Dennis Braithwaite.pngWe speak to NASC’s technical adviser Dennis Braithwaite about why every CABE member needs to watch his recent webinar: Is My Scaffolding Safe?

With more than 30 years’ experience as a design engineer and technical and safety manager/director for Cape PLC, and now three years as the National Access and Scaffolding Confederation’s (NASC) technical adviser, Dennis Braithwaite knows what to look for when it comes to safe scaffolding. 

Dennis says: “Purely from my own experience, I regularly see scaffolds erected in towns or on construction and industrial sites which evidently have many issues. Likewise, I often observe scaffolders working unsafely.

“Scaffolding consists of a multitude of different components which all need to be fixed together in the correct way to form fairly complicated and sophisticated structures. Most of the work is carried out at height, in situations where preventing falls is not easy. There is therefore much potential for things to go wrong.

“Most people generally think of scaffolding as structures to provide access for operatives to work at height, such as you often see erected against a building or structure, but there are lots more instances where scaffolding is regularly used. These include bridges, temporary roofs or buildings, shoring, loading bays and crash decks to name a few.”

Different designs

It’s not only the potential uses of scaffolding that are so varied – the considerations that go into determining whether a scaffold is suitable for the task in hand are probably more extensive than many people would think.

“It sounds logical that that scaffolding is simply built to certain standard configurations and that’s it, but there’s a lot more that needs to be taken into account,” Dennis says.

“The size and layout of the scaffold is obviously fundamental, but we also have to consider things like location and environmental loads. For example, a scaffold that is built in the north of Scotland may have twice the wind load as a similar structure located in London. 

We need to take into account if the scaffold could be subject to a heavy snowfall, or if it is situated on the coast or on an offshore installation where it could be impacted by waves.

“These considerations all vary from scaffold to scaffold, so it’s not possible to have ‘one size fits all’.”

Checking your scaffolding

Which brings us to the subject of Dennis’s CABE webinar: Is My Scaffolding Safe? Using three headings, he explains the areas that CABE members can focus on to check that the scaffolding being used on their projects is suitable and safe.

“Compliant structures, scaffolders’ safe system of work and competent workforce are the three fundamental areas that main contractors and clients should know about so that they can make sure that their scaffolding contractor is doing the job correctly, efficiently and safely,” he adds. 

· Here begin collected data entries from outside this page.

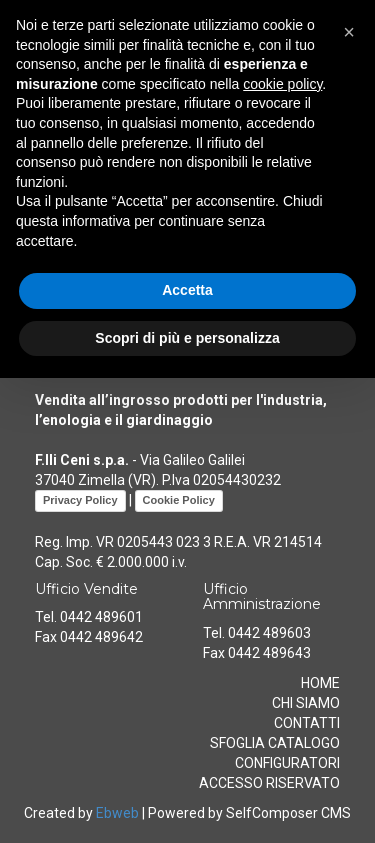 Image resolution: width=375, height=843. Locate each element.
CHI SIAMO (306, 703)
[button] (349, 32)
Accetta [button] (187, 290)
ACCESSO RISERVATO (269, 783)
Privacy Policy (80, 500)
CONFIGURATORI (287, 763)
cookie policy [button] (282, 84)
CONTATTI (307, 723)
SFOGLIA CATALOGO (275, 743)
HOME (320, 683)
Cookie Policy (179, 500)
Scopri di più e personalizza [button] (187, 338)
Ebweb (117, 813) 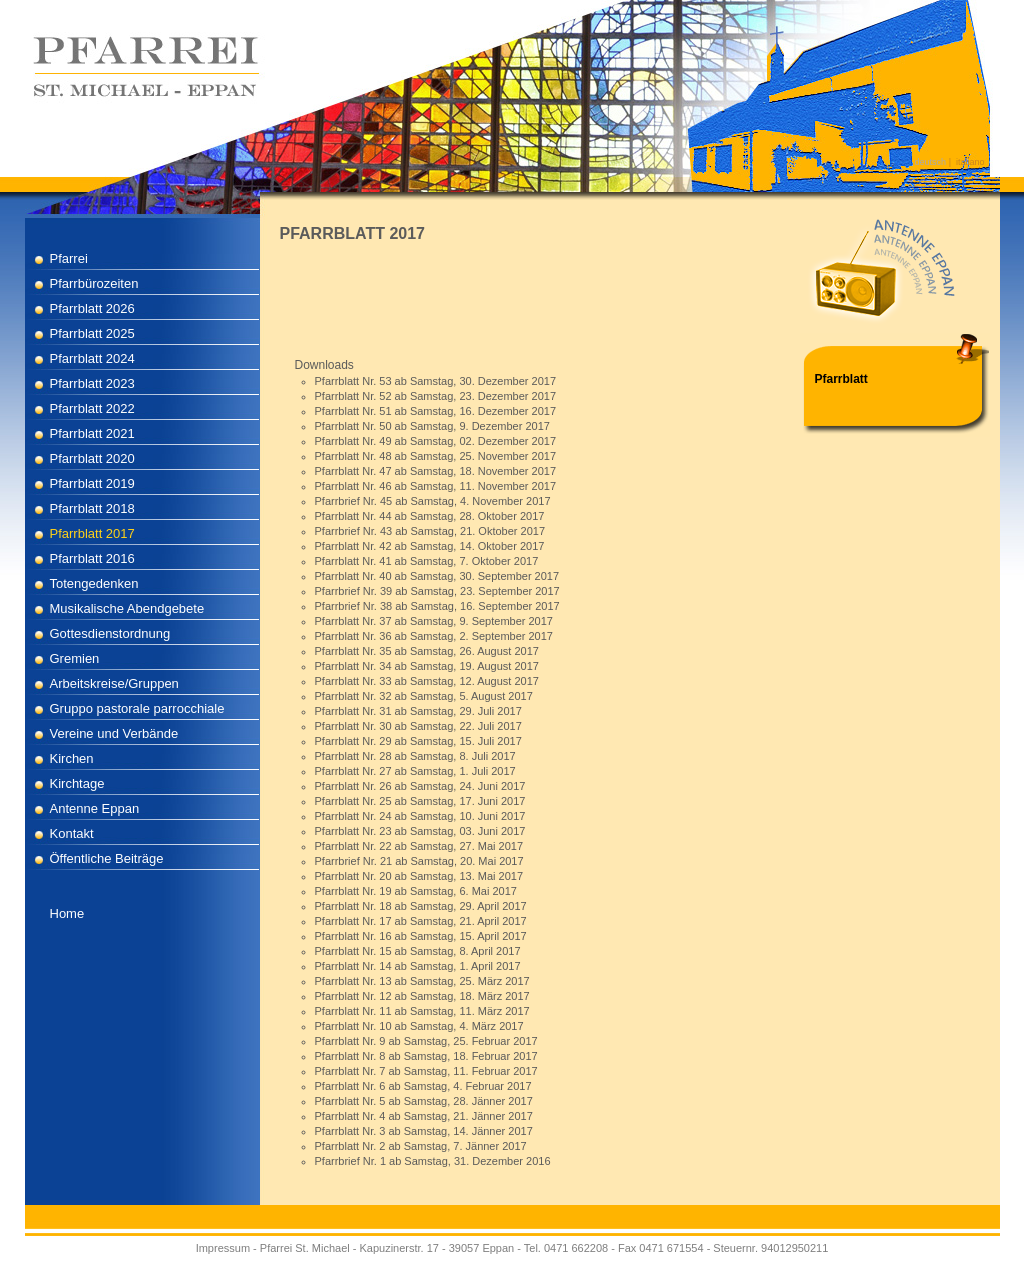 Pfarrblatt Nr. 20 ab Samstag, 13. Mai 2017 (419, 876)
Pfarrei (69, 258)
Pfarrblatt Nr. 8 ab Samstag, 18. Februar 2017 (426, 1056)
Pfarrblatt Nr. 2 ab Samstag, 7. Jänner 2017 (421, 1146)
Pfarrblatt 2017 (92, 533)
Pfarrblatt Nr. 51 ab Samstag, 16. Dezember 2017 (436, 411)
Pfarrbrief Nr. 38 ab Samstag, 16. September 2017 (437, 606)
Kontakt (72, 833)
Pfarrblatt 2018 (92, 508)
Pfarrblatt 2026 (92, 308)
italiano (970, 162)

“The Work at Height Regulations state that all scaffolding should be designed or built to a generally recognised standard configuration. It’s important that CABE members understand what this means. Under the Construction Design and Management Regulations Main contractors and others have the responsibility to ensure that every contractor they engage is competent and whilst they probably won’t have the same depth of knowledge as people within the scaffolding trade, they also have the responsibility for checking that all work on site is carried out correctly and safely.” 

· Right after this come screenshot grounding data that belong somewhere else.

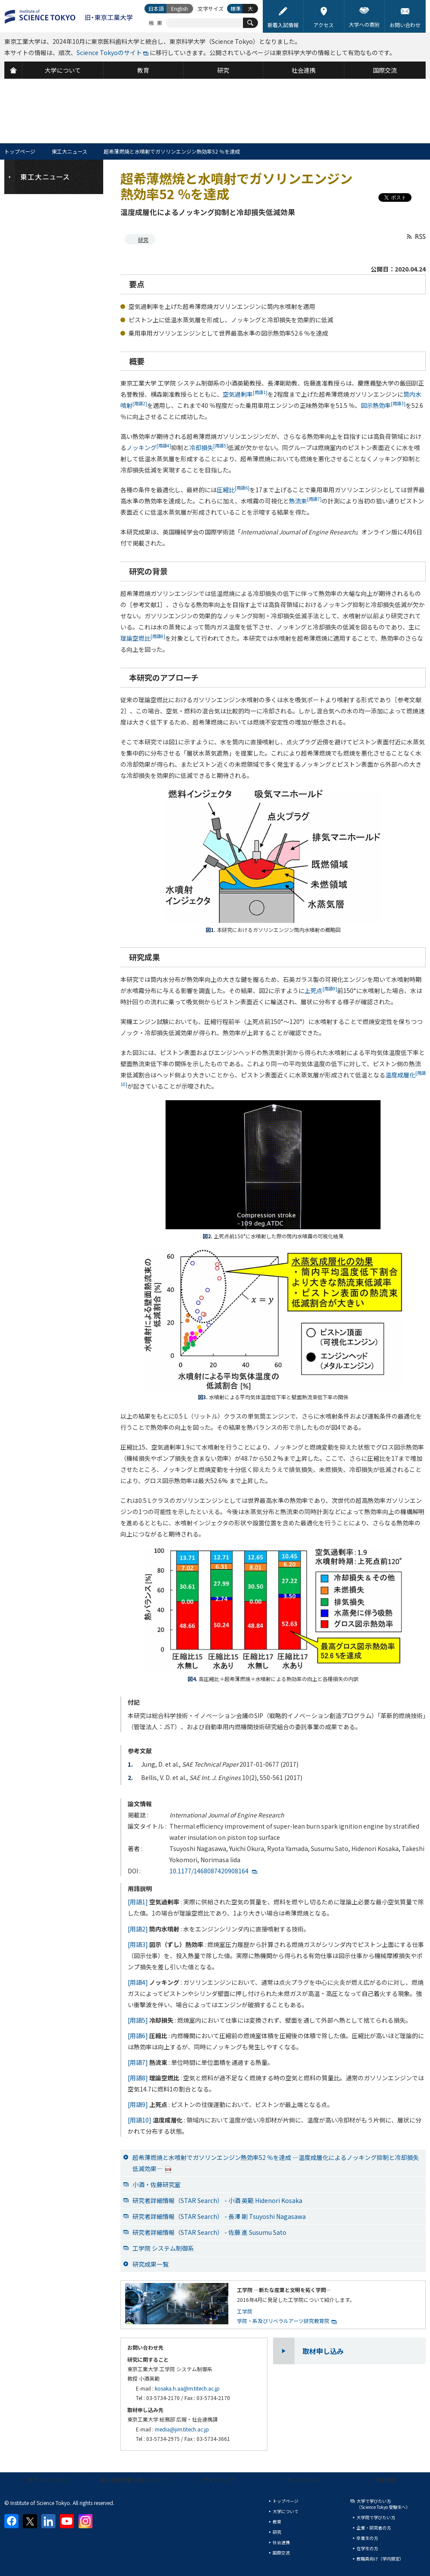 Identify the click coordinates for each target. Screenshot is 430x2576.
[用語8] (138, 2077)
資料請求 (386, 2479)
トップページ (19, 151)
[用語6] (138, 2035)
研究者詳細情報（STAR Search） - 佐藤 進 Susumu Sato (209, 2232)
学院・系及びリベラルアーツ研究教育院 (283, 2320)
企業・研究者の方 (373, 2527)
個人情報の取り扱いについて (133, 2479)
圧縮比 (233, 489)
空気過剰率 (245, 394)
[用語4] (138, 1982)
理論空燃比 (142, 638)
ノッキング (148, 447)
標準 (235, 8)
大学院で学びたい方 (375, 2517)
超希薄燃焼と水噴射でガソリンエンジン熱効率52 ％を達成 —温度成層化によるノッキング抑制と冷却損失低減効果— (275, 2163)
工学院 (244, 2311)
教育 (277, 2521)
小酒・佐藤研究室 (156, 2184)
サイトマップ (218, 2479)
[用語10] (139, 2120)
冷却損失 (208, 447)
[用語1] (138, 1901)
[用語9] (138, 2104)
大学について (285, 2511)
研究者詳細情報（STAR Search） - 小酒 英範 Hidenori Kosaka (217, 2200)
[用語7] (138, 2062)
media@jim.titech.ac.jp (182, 2429)
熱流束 (305, 501)
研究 (143, 239)
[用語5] (138, 2020)
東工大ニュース (69, 151)
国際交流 (281, 2552)
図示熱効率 (383, 405)
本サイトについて (49, 2479)
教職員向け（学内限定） (380, 2558)
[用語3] (138, 1944)
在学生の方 (367, 2548)
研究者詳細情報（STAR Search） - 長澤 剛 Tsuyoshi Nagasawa (219, 2216)
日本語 (156, 8)
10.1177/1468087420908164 (209, 1870)
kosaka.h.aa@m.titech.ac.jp (187, 2388)
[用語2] (138, 1929)
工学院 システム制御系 (163, 2248)
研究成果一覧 (150, 2264)
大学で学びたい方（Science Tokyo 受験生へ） (383, 2504)
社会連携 (281, 2542)
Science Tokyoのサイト (109, 52)
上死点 (320, 990)
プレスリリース (303, 2479)
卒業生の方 (367, 2538) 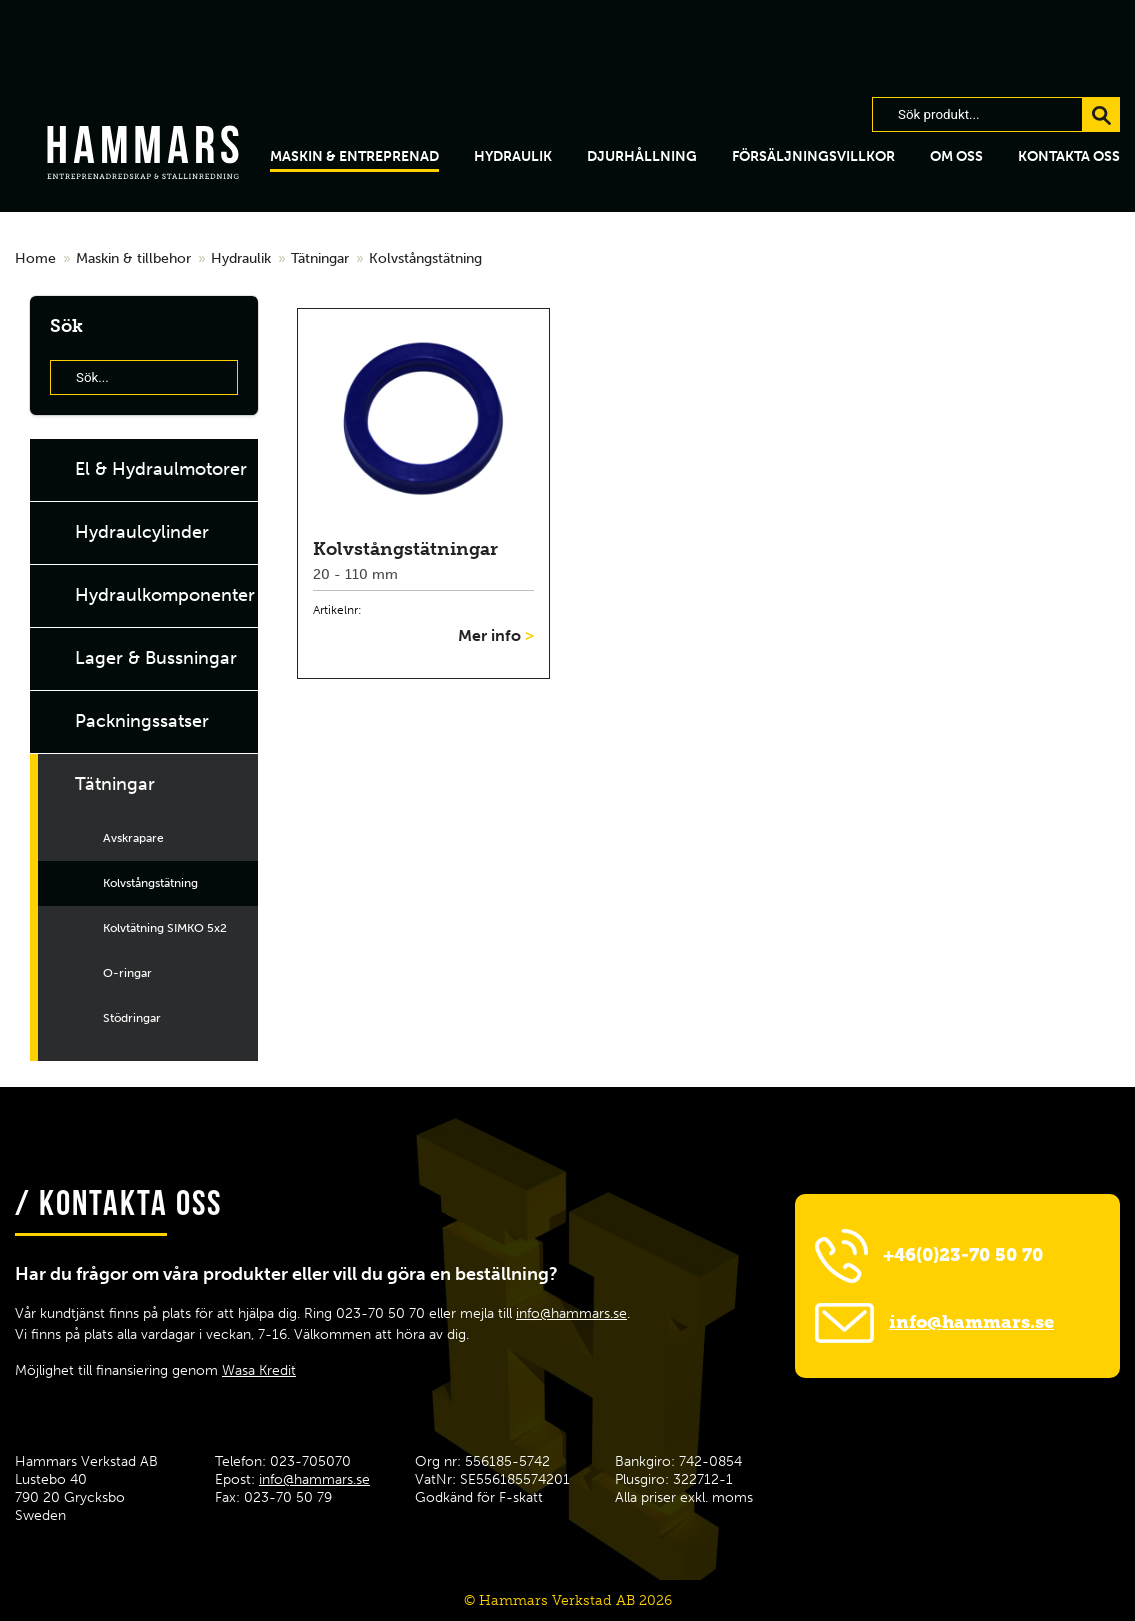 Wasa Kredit (259, 1370)
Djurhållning (642, 156)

Watch Dennis’s CABE webinar below.

How the NASC can help 

Now three years into his role as technical adviser, Dennis explains the function of the NASC.

“NASC is the national trade body for access and scaffolding within the UK. It was established in 1945 and now serves a family of 300+ members, who are leading contracting firms, scaffolding suppliers and manufacturers, designers and more. Our fundamental aim is to raise and maintain standards within the industry.

“Our organisation incorporates a number of standing committees which include health and safety, technical, security, contractual and hire sales and manufacturing. Each committee is made up of authorities and specialists from within the industry. Their function is to produce, regularly review and update guidance documents, which currently consist of more than a hundred publications which are available to members and non-members alike.

“We set criteria and standards for our contractor, supplier and design members to achieve and hold regular in-depth audits to verify compliance. We also focus on innovation and engage with the construction industry with involvement of various organisations such as Build UK, HSE, CEN, UEG, IOSH etc.”